We talked about the loss of public consensus about God and the rise of individualistic, private religion. This growth in the individual’s personal belief system that is not connected to a sacred text or an involved Deity creates thousands of competing “religions.” This social order actually
has a name: “Sheilaism.”1 “Sheilaism” does not build community because it is not the principle of “we are in this together” but of making yourself the center, doing what your inner “Sheila” tells you to do. Its result is contrary to UNITY. Unity takes community.
Table Conversation
We discussed each aspect of why occupation is important in culture-building, and the outcome of non-involvement, or acquiescing control to a particular sphere. We talked about the competition among the spheres and what diminishes that competition and why. We talked about the impact of “sheilaism” on community unity. Some discoveries include:
- People have to feel like they belong. If they do not feel a sense of belonging then they do not unite with other people. In drawing people out you need to find their strengths and see where they fit.

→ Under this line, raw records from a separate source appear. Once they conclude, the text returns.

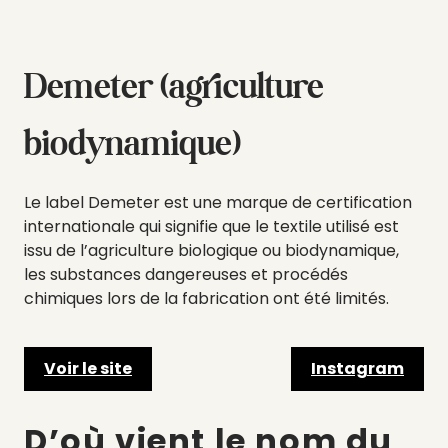
Demeter (agriculture
biodynamique)
Le label Demeter est une marque de certification
internationale qui signifie que le textile utilisé est
issu de l’agriculture biologique ou biodynamique,
les substances dangereuses et procédés
chimiques lors de la fabrication ont été limités.
Voir le site
Instagram
D’où vient le nom du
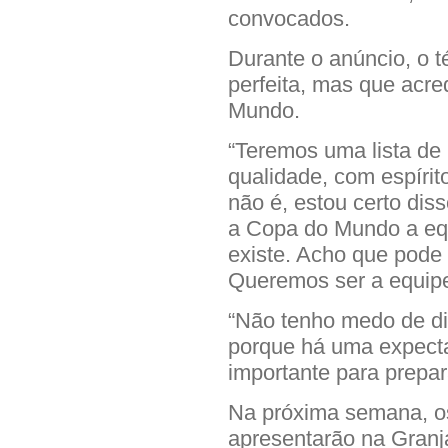
convocados.
Durante o anúncio, o t
perfeita, mas que acre
Mundo.
“Teremos uma lista de
qualidade, com espírito 
não é, estou certo dis
a Copa do Mundo a equi
existe. Acho que pode 
Queremos ser a equipe 
“Não tenho medo de d
porque há uma expecta
importante para prepa
Na próxima semana, o
apresentarão na Granj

- When communities relegate God to the sidelines it is difficult to see the meta-narrative of culture which lies beyond our own century; struggles for domination often erupt in fighting and violence; solutions are limited to finitude, i.e., seeing only our own experience.
- The need is for government, employers, etc. to put others first rather than “me first.”
- Some talked about the role of young people in the future of our society.
Thank you for participating! Thanks to Kasey for the sound system, awesome tech support, and refreshment!!
See you this Thursday, October 5th, 7:00 – 8:15 pm
1 Term coined in 1985 by sociologist Richard Madsen.